Up at a Villa

Chris Wallace-Crabbe

So, it felt alright at first, but now you rabbit on

expressing indisputable views on everything, in vivid

agreement with yourself, reinforcing the big Yes,

it having been determined that all popes and poets

can be no more than cocksuckers, arseholes, or merely both.

You smile with anger, red behind rimless glasses,

and right. Well, you could hardly be wrong, eh?

Even the pleasant CD cannot stem your fucking flow;

I wouldn’t dare to try, I tell you that.

Why is all this display of petty power so important

now to you: pretty well always has been. And why

does the furious cortex hunger after correctness,

in just about everything? Buggered if I know,

but it must have been much like this

ever since you swaggered out of your wicker cradle

and set about ruling the world; you had the measure

of left and right, art, money, sexual deviation

and all the main current of thought –

yes, I’ll have another splash of the red, why not.

Your garden flourishes outside in fruitful technicolour,

skilfully maintained, of course, by those expert hands

while you see through the cloudy glass of each political party

as well as the seamiest anti-semites and mining thugs,

because you smell the due stink in everything,

the dirt that rots every pocket. Yes, you are bloody well like

those puritans you affect to hate so much, thin churchy rats.
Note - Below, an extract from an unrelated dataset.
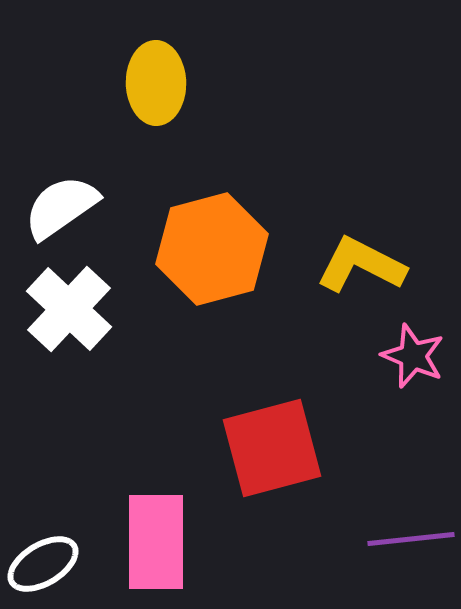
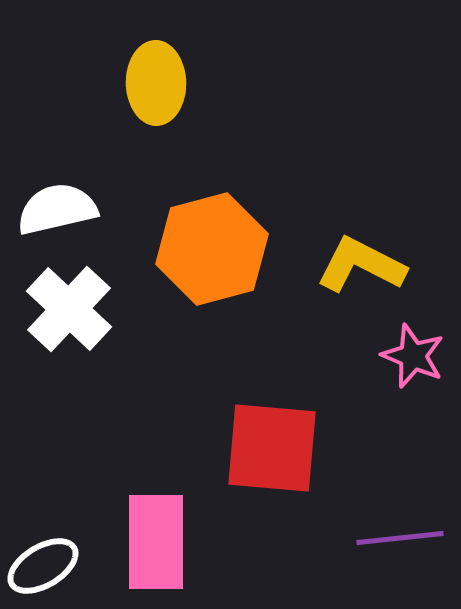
white semicircle: moved 4 px left, 2 px down; rotated 22 degrees clockwise
red square: rotated 20 degrees clockwise
purple line: moved 11 px left, 1 px up
white ellipse: moved 2 px down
Every phony, you force us to understand, has been fattened up

on taxpayers’ money. No scholar is not a fake,

bar those few honest sods you happen to endorse

or at least agree with, today: those commonly known

as your disciples, docile ephebes and victims,

who wouldn’t answer back in a month of Sundays.

We admire your dense green gardening, drink on,

nary a soul half-daring to answer back or argue – after all

who wants his or her noggin blasted off with a phrase

like fart-warmed thunder? Certainly not yours truly.

We’ll go on laughing then into the deep lull of evening.

After all, tomorrow we’re driving back to the city.